Canada Revenue Agency (CRA) has been busy making several taxation changes that directly affects many corporate small business operations. For the past year, CRA has brought about significant changes on;
- How corporate small businesses are taxed
- How income can be distributed within a corporation.
Here are a few of the changes taking effect;
Billed-basis accounting for professionals
As of March 21, 2017 a business with a professional designation are no longer allowed to use billed-basis accounting. Basically, any Work in Progress (WIP) will need to be included as inventory (known as value inventory) at year-end at Fair Market Value (FMV). Basically, a professional business will no longer be allowed to recognize the amounts as income only when the work is billed or billable. Professional designations include accountant, dentist, lawyer, medical doctor, veterinarian, or chiropractor. There will be phase in provisions to facilitate the change.
As of January 1, 2018 the federal government has dropped the corporate small business rate from 10.5 percent to 10 percent, by increasing the Small Business deduction to 17.5 percent of its net income. Effective January 1, 2019 the government has implemented a further drop from 10 percent to 9 percent. This means the federal income tax rate, with the effective changes for the next 2 years, is the actual amount of taxes paid by a corporate small business.

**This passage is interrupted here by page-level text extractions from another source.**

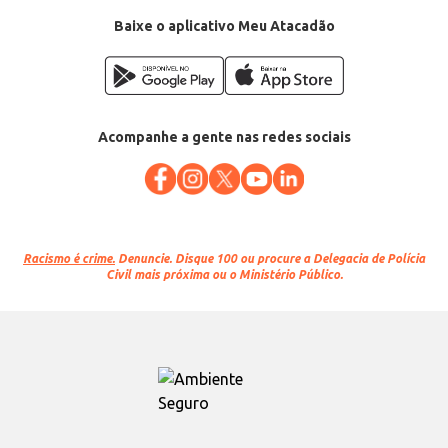
Baixe o aplicativo Meu Atacadão
Acompanhe a gente nas redes sociais
Racismo é crime.
Denuncie. Disque 100 ou procure a Delegacia de Polícia
Civil mais próxima ou o Ministério Público.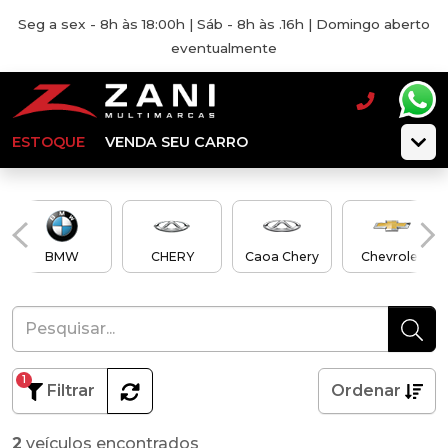
Seg a sex - 8h às 18:00h | Sáb - 8h às .16h | Domingo aberto
eventualmente
ESTOQUE
VENDA SEU CARRO
BMW
CHERY
Caoa Chery
Chevrolet
1
Filtrar
Ordenar
2
veículos encontrados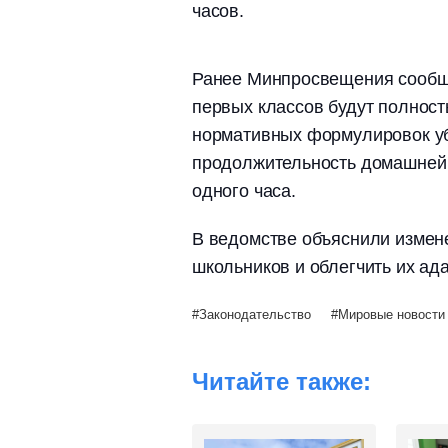
часов.
Ранее Минпросвещения сообщил
первых классов будут полнос
нормативных формулировок у
продолжительность домашней 
одного часа.
В ведомстве объяснили измен
школьников и облегчить их ада
Законодательство
Мировые новости
Читайте также: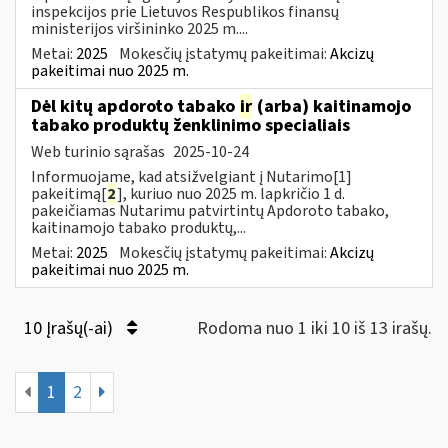
inspekcijos prie Lietuvos Respublikos finansų
ministerijos viršininko 2025 m....
Metai:
2025
Mokesčių įstatymų pakeitimai:
Akcizų
pakeitimai nuo 2025 m.
Dėl kitų apdoroto tabako
ir
(arba) kaitinamojo
tabako produktų ženklinimo specialiais
Web turinio sąrašas
2025-10-24
Informuojame, kad atsižvelgiant į Nutarimo[1]
pakeitimą[
2
], kuriuo nuo 2025 m. lapkričio 1 d.
pakeičiamas Nutarimu patvirtintų Apdoroto tabako,
kaitinamojo tabako produktų,...
Metai:
2025
Mokesčių įstatymų pakeitimai:
Akcizų
pakeitimai nuo 2025 m.
10 Įrašų(-ai)
Rodoma nuo 1 iki 10 iš 13 irašų.
1
2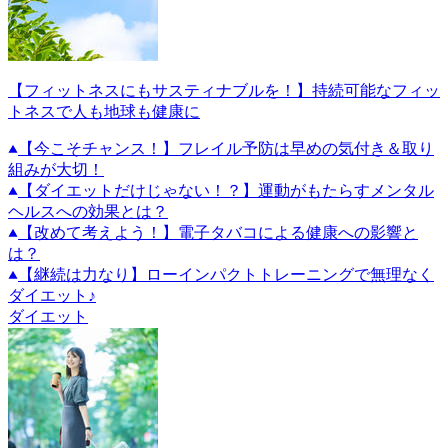
【フィットネスにもサスティナブルを！】持続可能なフィッ
トネスで人も地球も健康に
【今こそチャンス！】フレイル予防は早めの気付き＆取り
組みが大切！
【ダイエットだけじゃない！？】運動がもたらすメンタル
ヘルスへの効果とは？
【改めて考えよう！】電子タバコによる健康への影響と
は？
【継続は力なり】ローインパクトトレーニングで無理なく
ダイエット♪
ダイエット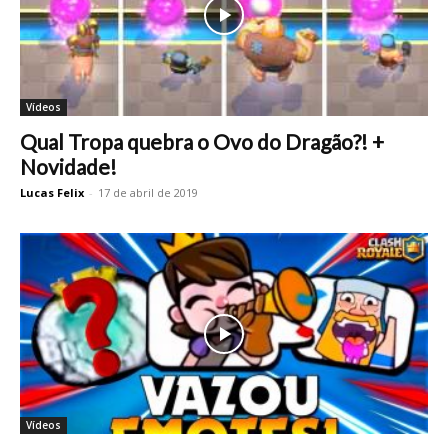
Vídeos
Qual Tropa quebra o Ovo do Dragão?! +
Novidade!
Lucas Felix
-
17 de abril de 2019
Vídeos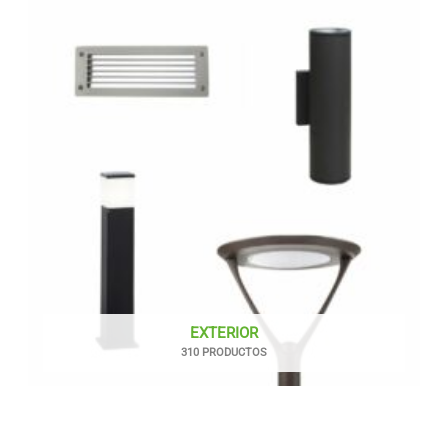
EXTERIOR
310 PRODUCTOS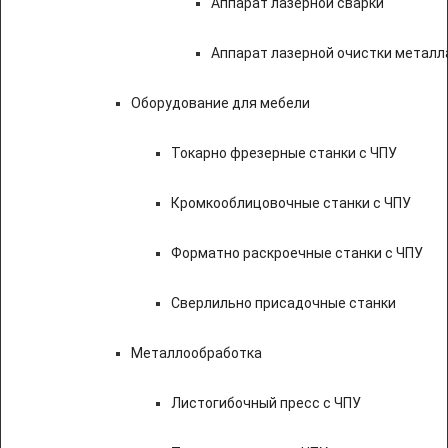
Аппарат лазерной сварки
Аппарат лазерной очистки металл
Оборудование для мебели
Токарно фрезерные станки с ЧПУ
Кромкооблицовочные станки с ЧПУ
Форматно раскроечные станки с ЧПУ
Сверлильно присадочные станки
Металлообработка
Листогибочный пресс с ЧПУ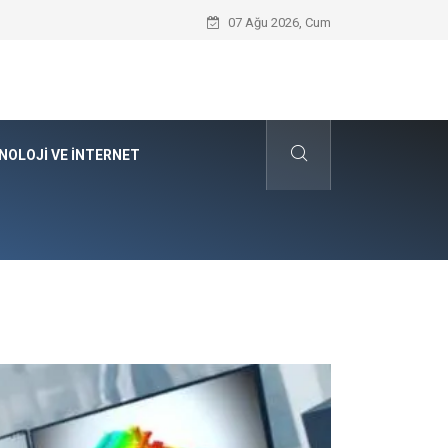
Kyocera Yazıcı Teknolojilerinin Operasyo
07 Ağu 2026, Cum
NOLOJI VE İNTERNET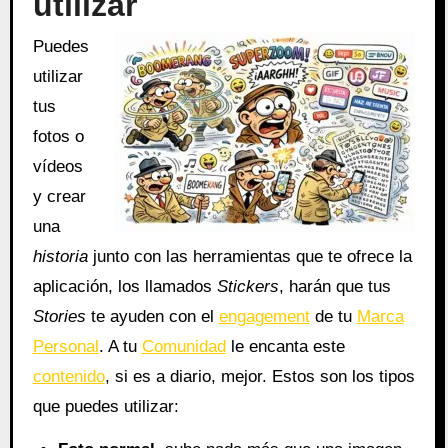
utilizar
Puedes
utilizar
tus
fotos o
vídeos
y crear
una
historia
junto con las herramientas que te ofrece la
aplicación, los llamados
Stickers
, harán que tus
Stories
te ayuden con el
engagement
de tu
Marca
Personal
. A tu
Comunidad
le encanta este
contenido
, si es a diario, mejor. Estos son los tipos
que puedes utilizar: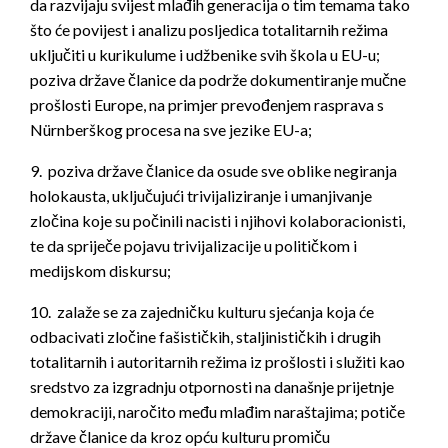
da razvijaju svijest mlađih generacija o tim temama tako
što će povijest i analizu posljedica totalitarnih režima
uključiti u kurikulume i udžbenike svih škola u EU-u;
poziva države članice da podrže dokumentiranje mučne
prošlosti Europe, na primjer prevođenjem rasprava s
Nürnberškog procesa na sve jezike EU-a;
9. poziva države članice da osude sve oblike negiranja
holokausta, uključujući trivijaliziranje i umanjivanje
zločina koje su počinili nacisti i njihovi kolaboracionisti,
te da spriječe pojavu trivijalizacije u političkom i
medijskom diskursu;
10. zalaže se za zajedničku kulturu sjećanja koja će
odbacivati zločine fašističkih, staljinističkih i drugih
totalitarnih i autoritarnih režima iz prošlosti i služiti kao
sredstvo za izgradnju otpornosti na današnje prijetnje
demokraciji, naročito među mlađim naraštajima; potiče
države članice da kroz opću kulturu promiču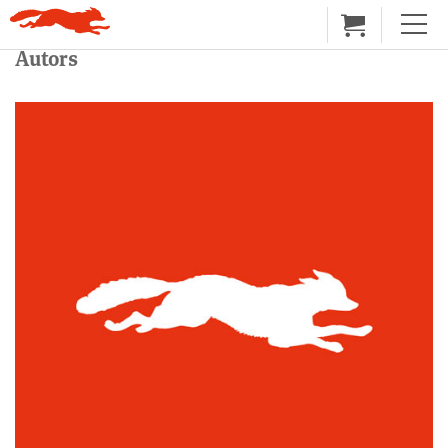
Autors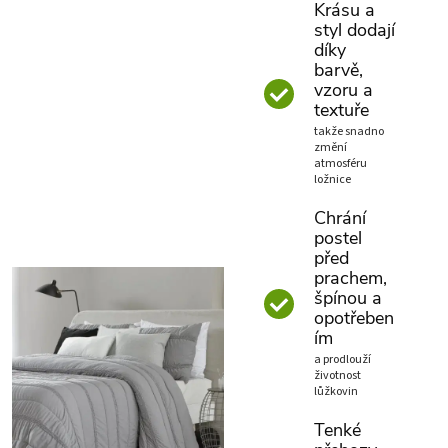
Krásu a
styl dodají
díky
barvě,
vzoru a
textuře
takže snadno
změní
atmosféru
ložnice
Chrání
postel
před
prachem,
špínou a
opotřeben
ím
a prodlouží
životnost
lůžkovin
Tenké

Capital Cost for Goodwill and other intangibles
Capital property that is recognized as eligible goodwill or other intangibles is now under the same umbrella as the capital cost allowance system. This change took effect January 1, 2017 and is essentially to treat assets more consistently when comparing with tangible capital property. The primary businesses this change will affect are any that buy or sell goodwill or other intangibles such as farm quotas in agriculture.
Electronic T4 Slips Distribution
In 2017 Canada Revenue Agency (CRA) made the announcement that employers are allowed to distribute T4s electronically to active employees. An employer does not even need to obtain advance consent from their employees. If requested, a paper copy will need to be provided. Employees will need to be working currently for this to take effect. Any inactive employees such as those on maternity leave or seasonal workers will need to receive a hard copy via regular mail.
Banka & Company, CPA works with several corporate small businesses in a number of industries. If you have questions or are looking for a Chartered Professional Accountant to take care of your corporate small business tax return, contact us today to schedule an appointment.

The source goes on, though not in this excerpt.